7. The editorial then claims that Hamas ‘exploited’ the temporary shutdown of fuel supplies for its own benefit. This is interesting — the Israeli government stops the delivery of fuel ‘as a response to rocket fire’ so that Gazans would do something about the Hamas leadership. Once the shutdown actually begins — the hardship Israel sought to impose as function of its specific policy is nothing but a fantasy conjured up by Hamas and al Jazeera?

8. Next, we have Gaza compared to the "real" humanitarian crisis in the Sudan — again, flatly contradicting all the reports, quotes from professionals in the field, and statistical indicators about the conditions in Gaza regarding poverty, unemployment, food security, not to mention sonic booms by the Israeli military, the destruction of property, and the killing of Palestinian civilians by the IDF (at a far greater ratio to Israeli civilians in Sderot – not reported in editorial). And ‘What about Darfur?’ shouldn’t be the default question that excuses anything happening to the Palestinians in Gaza. There can be more than one type of humanitarian crisis at a given time.

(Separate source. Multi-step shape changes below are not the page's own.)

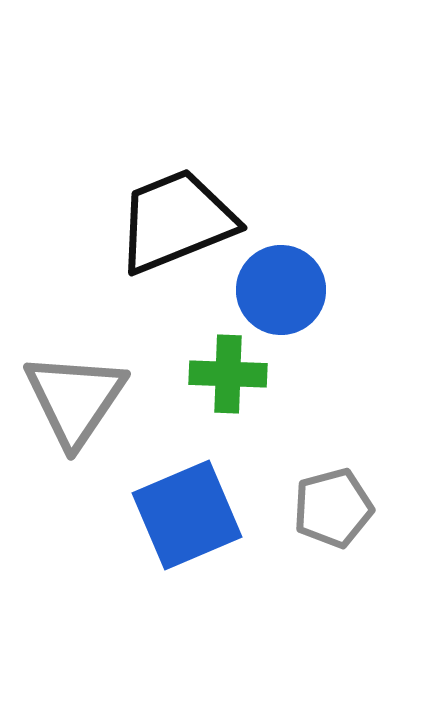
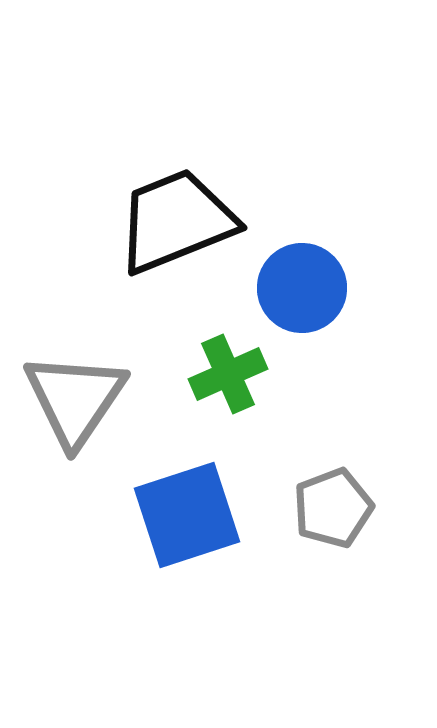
blue circle: moved 21 px right, 2 px up
green cross: rotated 26 degrees counterclockwise
gray pentagon: rotated 6 degrees counterclockwise
blue square: rotated 5 degrees clockwise
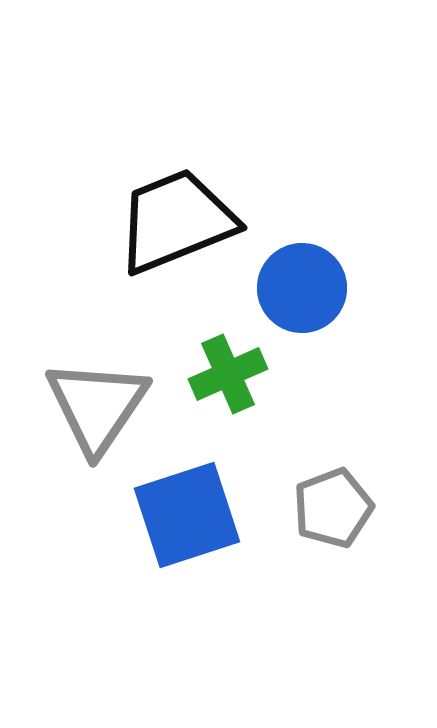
gray triangle: moved 22 px right, 7 px down
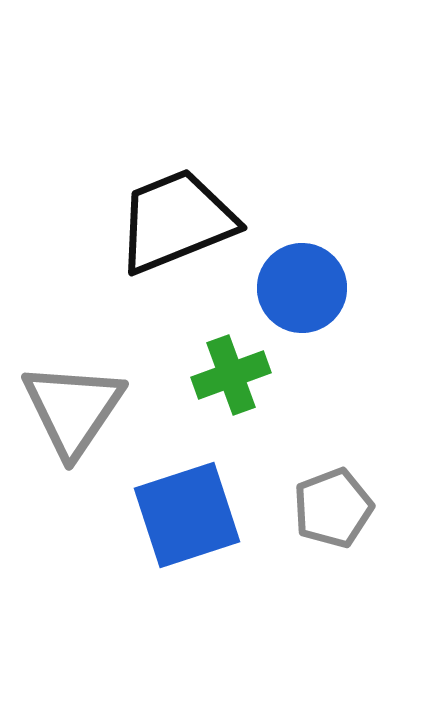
green cross: moved 3 px right, 1 px down; rotated 4 degrees clockwise
gray triangle: moved 24 px left, 3 px down
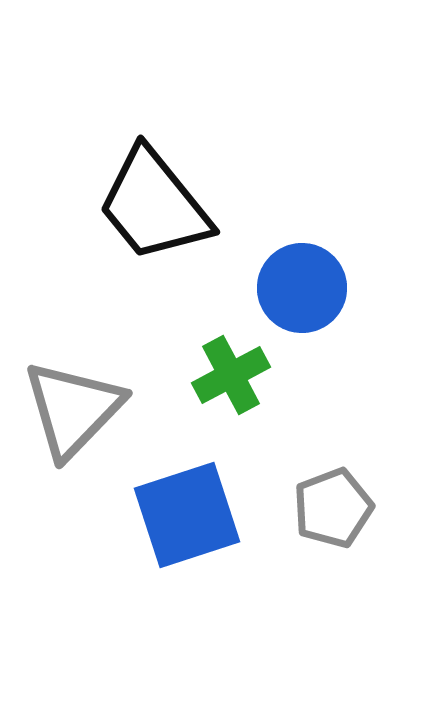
black trapezoid: moved 22 px left, 16 px up; rotated 107 degrees counterclockwise
green cross: rotated 8 degrees counterclockwise
gray triangle: rotated 10 degrees clockwise
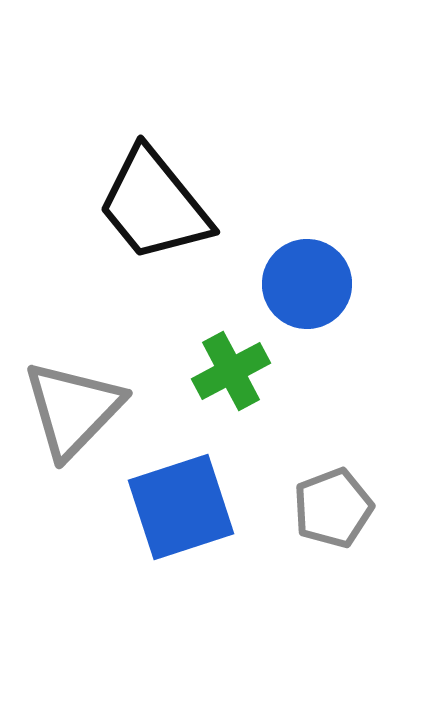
blue circle: moved 5 px right, 4 px up
green cross: moved 4 px up
blue square: moved 6 px left, 8 px up
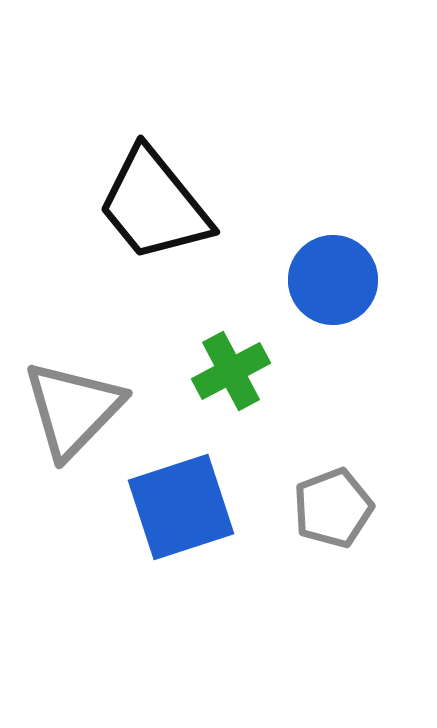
blue circle: moved 26 px right, 4 px up
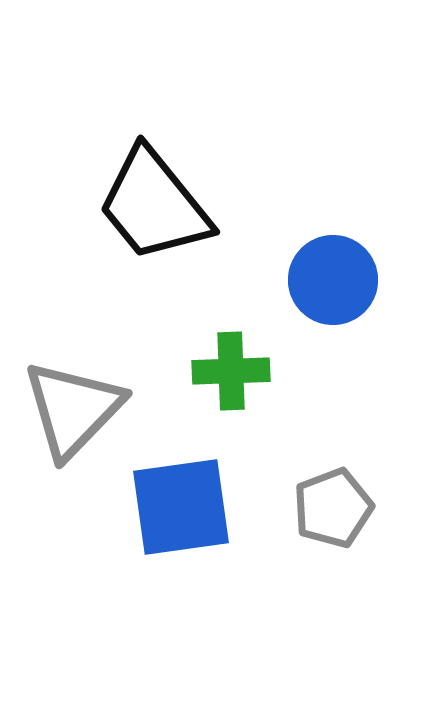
green cross: rotated 26 degrees clockwise
blue square: rotated 10 degrees clockwise
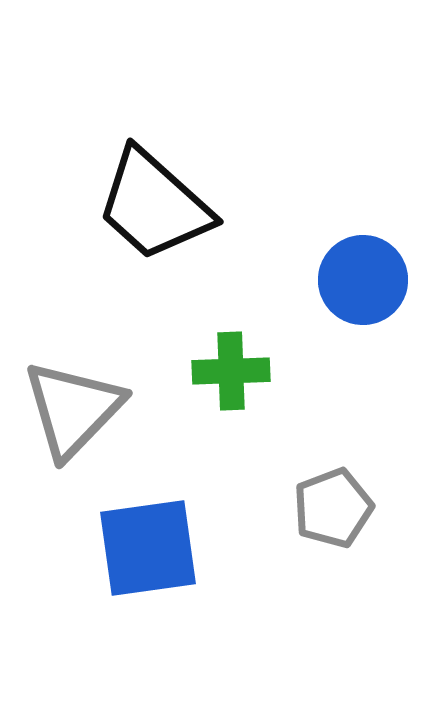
black trapezoid: rotated 9 degrees counterclockwise
blue circle: moved 30 px right
blue square: moved 33 px left, 41 px down
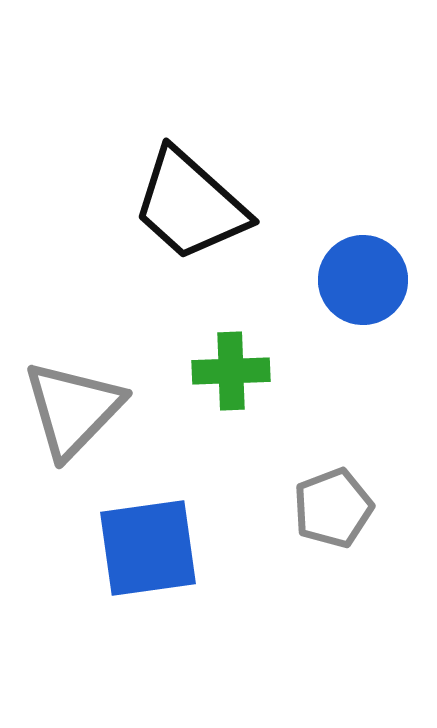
black trapezoid: moved 36 px right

9. At the end of the fourth paragraph, we hear that someone has obligations under international law —- but it is Egypt of course, not Israel. And all states should follow through on their international obligations — but not just Syria, Iran, Lebanon, Iraq and Egypt, and Palestinians.

10. Finally, I agree that President Bush and the EU should stop the farce at the UN Security Council — but by enforcing more than 30 UN Security Council Resolutions (which the Washington Post refuses to report) on the Israeli settlements, the illegal annexation of East Jerusalem, and enforce the obligations of the Occupying power under the Fourth Geneva Convention.